# TRY IT:
Tally every line of the listing where the string "Agencje" is found, and state the total alone.

# DATA SHOWN:
-- Opening Marker --
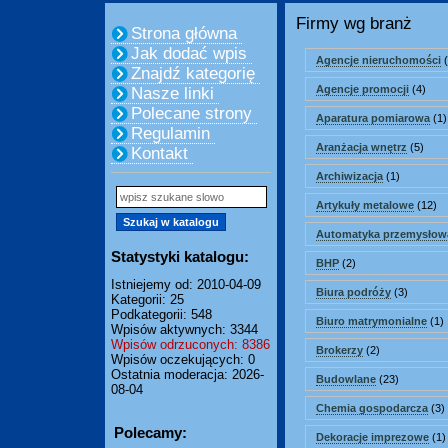
Firmy wg branż
Strona główna
Jak dodać wpis
Agencje nieruchomości
(
Znajdź kategorię
Agencje promocji
(4)
Nasze linki
Polecane strony
Aparatura pomiarowa
(1)
Regulamin
Aranżacja wnętrz
(5)
Kontakt
Archiwizacja
(1)
Artykuły metalowe
(12)
Automatyka przemysłow
Statystyki katalogu:
BHP
(2)
Istniejemy od: 2010-04-09
Biura podróży
(3)
Kategorii: 25
Podkategorii: 548
Biuro matrymonialne
(1)
Wpisów aktywnych: 3344
Wpisów odrzuconych: 8386
Brokerzy
(2)
Wpisów oczekujących: 0
Ostatnia moderacja: 2026-
Budowlane
(23)
08-04
Chemia gospodarcza
(3)
Polecamy:
Dekoracje imprezowe
(1)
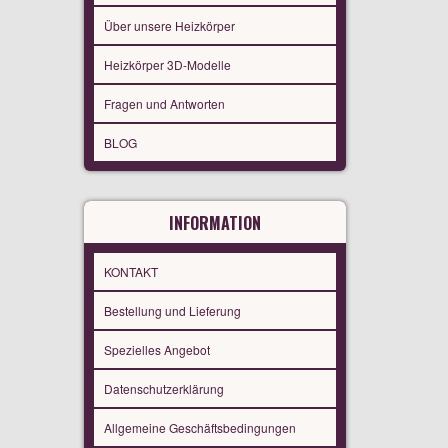
Über unsere Heizkörper
Heizkörper 3D-Modelle
Fragen und Antworten
BLOG
INFORMATION
KONTAKT
Bestellung und Lieferung
Spezielles Angebot
Datenschutzerklärung
Allgemeine Geschäftsbedingungen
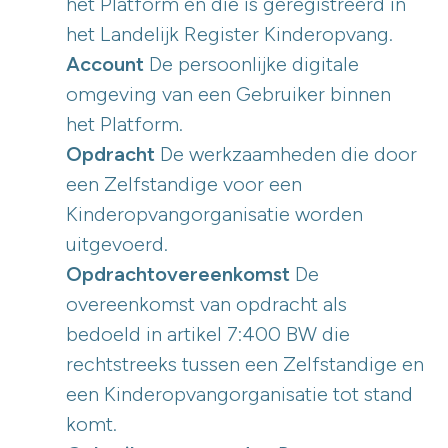
het Platform en die is geregistreerd in
het Landelijk Register Kinderopvang.
Account
De persoonlijke digitale
omgeving van een Gebruiker binnen
het Platform.
Opdracht
De werkzaamheden die door
een Zelfstandige voor een
Kinderopvangorganisatie worden
uitgevoerd.
Opdrachtovereenkomst
De
overeenkomst van opdracht als
bedoeld in artikel 7:400 BW die
rechtstreeks tussen een Zelfstandige en
een Kinderopvangorganisatie tot stand
komt.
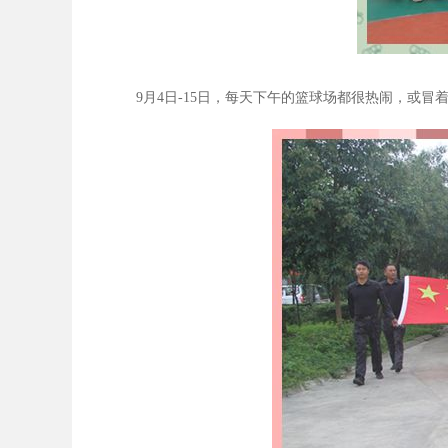
9
月4
日-15
日，每天下午的篮球场都很热闹，或冒着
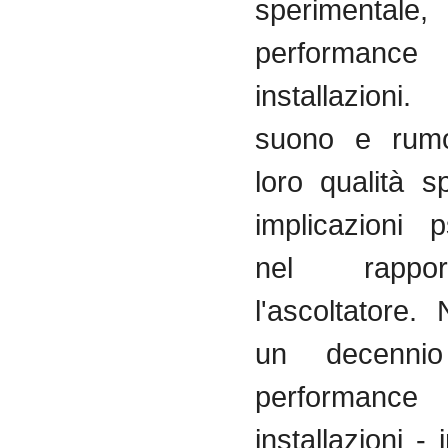
sperimentale
perform
installazioni
suono
e
rum
loro
qualità
sp
implicazioni
p
nel
rappor
l'ascoltatore
.
un
decennio
perform
installazioni
- i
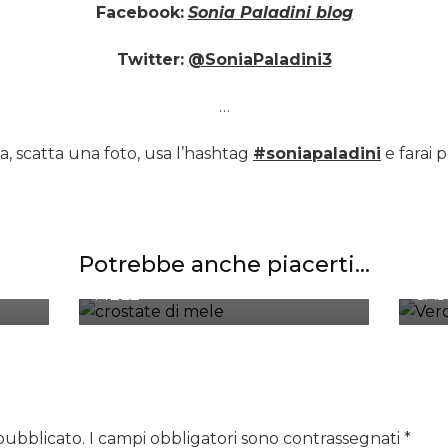
Facebook:
Sonia Paladini blog
Twitter:
@SoniaPaladini3
…
a, scatta una foto, usa l’hashtag
#soniapaladini
e farai p
CROSTATA DI FROLLA
Potrebbe anche piacerti...
INTEGRALE CON COMPOSTA DI
VER
MELE
CAS
 pubblicato.
I campi obbligatori sono contrassegnati
*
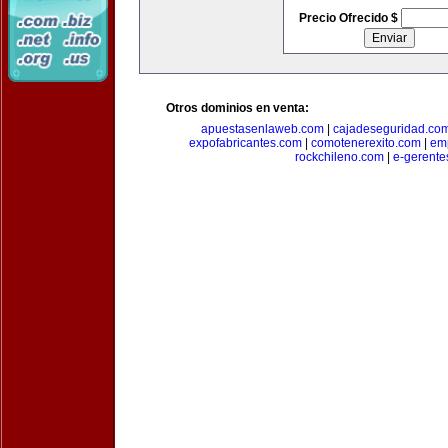
Precio Ofrecido $
Otros dominios en venta:
apuestasenlaweb.com
|
cajadeseguridad.co
expofabricantes.com
|
comotenerexito.com
|
emp
rockchileno.com
|
e-gerente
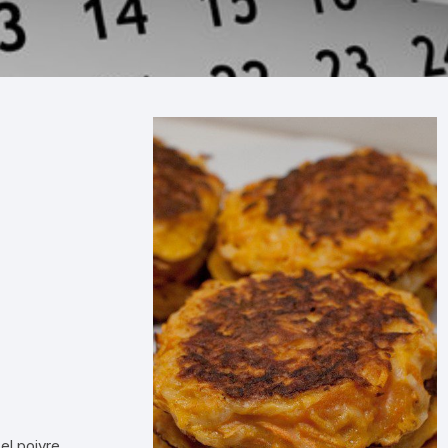
Produits au lait de vache
L’aligot
 RIBEYRES
Produits au lait de brebis
MEYNONT)
La raclette
Produits au lait de chèvre
S COMBES
La Truffade
ntagne)
Oeufs
Les crêpes
OMAGNAT)
Farine
Sablés apéro fourme d’Ambert
 BONNES FEES
et noix
Huile
CROQUETAS À LA FOURME
Condiments/ Sauces
(JOZE)
D’AMBERT
Soupes
LES PLANTES
Nos aimables carottes
Miel
AVIN
Les radis
LES)
Confitures
el poivre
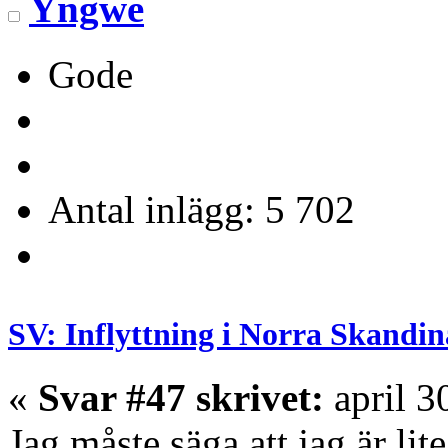
Yngwe
Gode
Antal inlägg: 5 702
SV: Inflyttning i Norra Skandin
«
Svar #47 skrivet:
april 3
Jag måste säga att jag är li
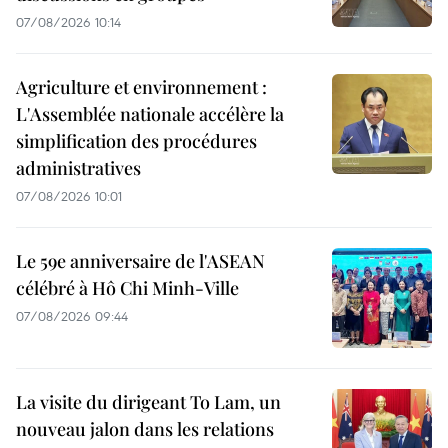
07/08/2026 10:14
Agriculture et environnement :
L'Assemblée nationale accélère la
simplification des procédures
administratives
07/08/2026 10:01
Le 59e anniversaire de l'ASEAN
célébré à Hô Chi Minh-Ville
07/08/2026 09:44
La visite du dirigeant To Lam, un
nouveau jalon dans les relations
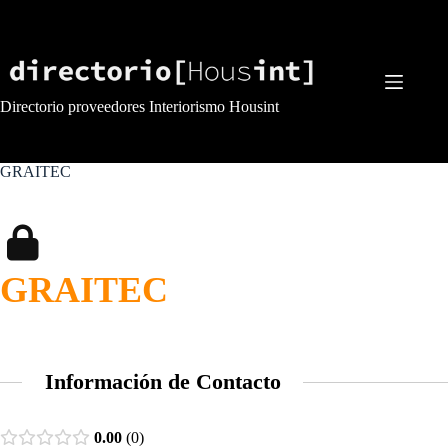
Saltar
al
contenido
Directorio proveedores Interiorismo Housint
GRAITEC
GRAITEC
Información de Contacto
0.00
0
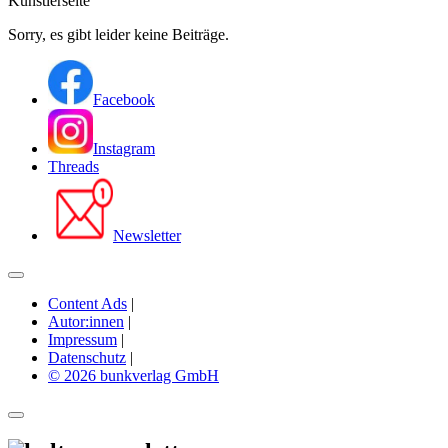
Künstlerseite
Sorry, es gibt leider keine Beiträge.
Facebook
Instagram
Threads
Newsletter
Content Ads
|
Autor:innen
|
Impressum
|
Datenschutz
|
© 2026 bunkverlag GmbH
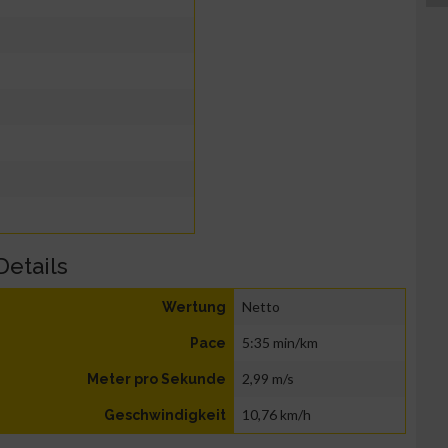
Details
Netto
Wertung
5:35 min/km
Pace
2,99 m/s
Meter pro Sekunde
10,76 km/h
Geschwindigkeit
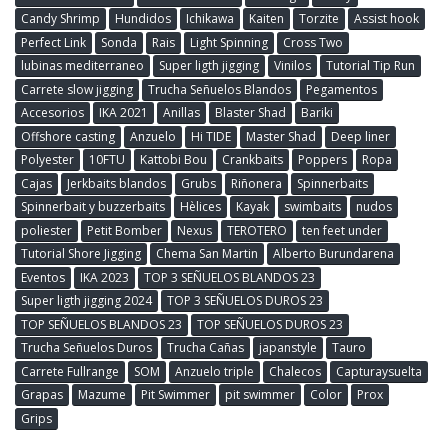
Candy Shrimp
Hundidos
Ichikawa
Kaiten
Torzite
Assist hook
Perfect Link
Sonda
Rais
Light Spinning
Cross Two
lubinas mediterraneo
Super ligth jigging
Vinilos
Tutorial Tip Run
Carrete slow jigging
Trucha Señuelos Blandos
Pegamentos
Accesorios
IKA 2021
Anillas
Blaster Shad
Bariki
Offshore casting
Anzuelo
Hi TIDE
Master Shad
Deep liner
Polyester
10FTU
Kattobi Bou
Crankbaits
Poppers
Ropa
Cajas
Jerkbaits blandos
Grubs
Riñonera
Spinnerbaits
Spinnerbait y buzzerbaits
Hèlices
Kayak
swimbaits
nudos
poliester
Petit Bomber
Nexus
TEROTERO
ten feet under
Tutorial Shore Jigging
Chema San Martin
Alberto Burundarena
Eventos
IKA 2023
TOP 3 SEÑUELOS BLANDOS 23
Super ligth jigging 2024
TOP 3 SEÑUELOS DUROS 23
TOP SEÑUELOS BLANDOS 23
TOP SEÑUELOS DUROS 23
Trucha Señuelos Duros
Trucha Cañas
japanstyle
Tauro
Carrete Fullrange
SOM
Anzuelo triple
Chalecos
Capturaysuelta
Grapas
Mazume
Pit Swimmer
pit swimmer
Color
Prox
Grips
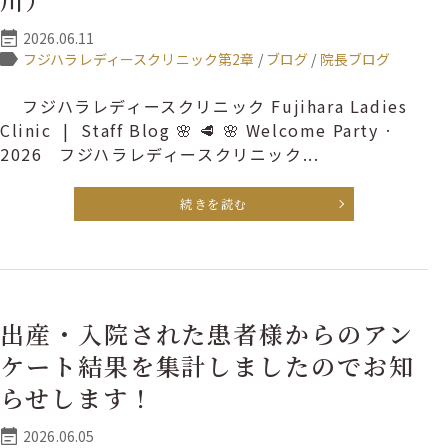
2026.06.11
フジハラレディースクリニック第2章
/
ブログ
/
院長ブログ
フジハラレディースクリニック Fujihara Ladies
Clinic | Staff Blog 🌸 🥩 🌸 Welcome Party ·
2026 フジハラレディースクリニック...
続きを読む
出産・入院された患者様からのアン
ケート結果を集計しましたのでお知
らせします！
2026.06.05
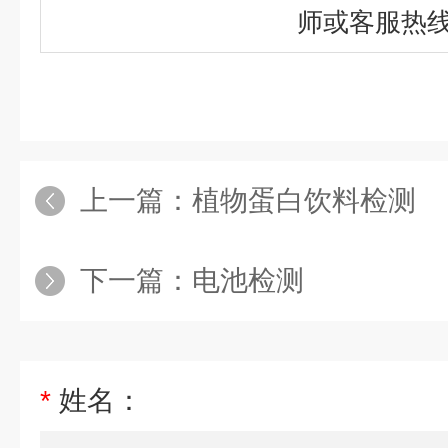
师或客服热
上一篇：
植物蛋白饮料检测
下一篇：
电池检测
*
姓名：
-- Closing Marker --
# EXERCISE SOLUTION:
2